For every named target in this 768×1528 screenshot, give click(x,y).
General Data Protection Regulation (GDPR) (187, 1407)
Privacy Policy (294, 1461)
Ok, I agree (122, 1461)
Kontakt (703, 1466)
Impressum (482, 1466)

================================

> **EXERCISE DETAILS**
Please transcribe every entry above exactly as it appears.

> **OUTPUT FOR THIS TASK**
For every named target in this 768×1528 screenshot, give click(x,y).
General Data Protection Regulation (GDPR) (187, 1407)
Privacy Policy (294, 1461)
Ok, I agree (122, 1461)
Kontakt (703, 1466)
Impressum (482, 1466)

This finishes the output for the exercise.